2. Haley alleges Kallaway lied to the student body by writing the date “June 24” atop the document.
- Facts of the matter: Part of Kallaway’s heading read, “Original Date: June 24th 2009,” which Kallaway said reflected the date she first consulted her staff about the initial criteria. However, in a letter published in the Emerald (and cited by Haley), Kallaway called the criteria “late.”
- Haley says: “Not only does this behavior question her character and integrity, but it also encroaches on rules set forth by the Student Conduct Code; I encourage this Court to investigate this matter further.”
- Kallaway responds: “It is not the Court’s responsibility to fulfill the role of fact finder and to investigate any matters relating the Student Conduct Code. It is the responsibility of complainants before the Court to present evidence that will allow the Court to interpret the Constitution and any rules promulgated under it.”
3. Haley accuses Kallaway of “neglecting ASUO e-mails.”
- Facts of the matter: Kallaway did not respond to e-mails from the Lane Transit District for about a month, which elicited the ire of a former ASUO staffer. She said the lack of communication owed to problems with ASUO e-mail accounts. (Read the full story here.)
- Haley says: “Kallaway’s reckless behavior jeopardized the ASUO’s contract with Lane Transit District … Furthermore, her neglect disenfranchised student programs from contacting the ASUO President, who is responsible for the administration of ASUO Programs.”
- Kallaway responds: Haley “provides no evidence to substantiate her allegation of unanswered communications for two months … There is no requirement that states that the ASUO President is required to check electronic mail on a regular basis, even though (Kallaway) has done so since she began her current role.”
4. Haley accuses Kallaway of impropriety in meeting with former ASUO President Jared Axelrod while on a student-funded trip to Washington, D.C.
- Facts of the matter: Kallaway said she did meet with Axelrod while on the trip.
- Haley says: “Emma Kallaway’s incidental-fee-funded political meeting was wrong and dangerous for the integrity of student government.”
- Kallaway responds: Haley “has no proof that any meeting between (Kallaway) and Axelrod took place.

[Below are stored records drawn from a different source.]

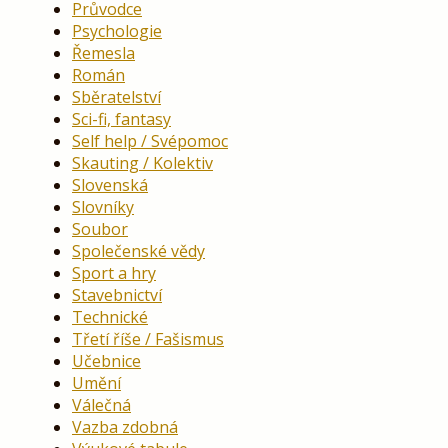
Průvodce
Psychologie
Řemesla
Román
Sběratelství
Sci-fi, fantasy
Self help / Svépomoc
Skauting / Kolektiv
Slovenská
Slovníky
Soubor
Společenské vědy
Sport a hry
Stavebnictví
Technické
Třetí říše / Fašismus
Učebnice
Umění
Válečná
Vazba zdobná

Without any proof, this claim is unsubstantiated, and should be dismissed … (Kallaway) believes (Haley) is pointing to Senate Rule 12.5(a)(I)(ii)(1)(c). However, the Senate Rules clearly only apply to members of the Student Senate, which (Kallaway) is not a part of … Put simply, there is no rule or constitutional clause that prohibits students from the University of Oregon from talking with other people while they are attending a student fee funded event.”

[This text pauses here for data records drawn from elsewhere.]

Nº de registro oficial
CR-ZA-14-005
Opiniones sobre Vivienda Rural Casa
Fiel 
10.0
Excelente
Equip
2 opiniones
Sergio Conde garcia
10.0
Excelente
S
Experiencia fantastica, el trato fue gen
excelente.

5. Haley alleges that, in hiring senior Ella Barrett, a personal friend who worked on her campaign, Kallaway violated ASUO affirmative action policies.
- Facts of the matter: Kallaway’s appointment of Barrett was occasioned by controversy, and some ASUO staffers predicted Barrett’s appointment before it happened. At the time, former ASUO Sen. Carina Miller, who also applied for the position, complained. Kallaway subsequently appointed Miller to her old Senate seat.

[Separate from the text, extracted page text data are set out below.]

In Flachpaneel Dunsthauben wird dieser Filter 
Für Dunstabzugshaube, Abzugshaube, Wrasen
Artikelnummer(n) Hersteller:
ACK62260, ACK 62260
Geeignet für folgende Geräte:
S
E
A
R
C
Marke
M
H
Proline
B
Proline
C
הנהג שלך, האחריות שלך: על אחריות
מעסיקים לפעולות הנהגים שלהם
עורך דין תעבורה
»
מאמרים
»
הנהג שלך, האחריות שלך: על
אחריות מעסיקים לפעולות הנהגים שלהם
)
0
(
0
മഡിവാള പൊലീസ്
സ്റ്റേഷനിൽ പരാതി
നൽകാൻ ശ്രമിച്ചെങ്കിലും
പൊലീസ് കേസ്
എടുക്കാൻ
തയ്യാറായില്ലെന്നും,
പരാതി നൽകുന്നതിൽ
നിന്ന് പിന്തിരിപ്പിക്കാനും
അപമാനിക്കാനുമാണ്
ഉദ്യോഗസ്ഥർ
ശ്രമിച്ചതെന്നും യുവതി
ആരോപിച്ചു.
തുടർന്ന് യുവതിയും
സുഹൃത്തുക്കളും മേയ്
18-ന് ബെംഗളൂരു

- Haley says: “Two students with more experience than Ella Barrett also applied for the position of ASUO Chief of Staff. The two students, Carina Miller and Diego Hernandez, were not only more qualified than Ella Barrett (both having served on the ASUO Senate and leading student unions), but they are both students of color.” Note: Kallaway said Miller applied but Hernandez didn’t.
- Kallaway responds: “(Haley) claims that another candidate was more experienced than Ella Barrett, the current Chief of Staff, by the pure opinion that the other applicant’s experience, as well as (Haley’s) assertion that the other applicant self-identifies as a student of color, qualifies the applicant for the position. However, Barrett was chosen for many reasons, including superior qualifications, most notably, past service on staff of the ASUO Executive, proven track record, and vision and objectives for the position.”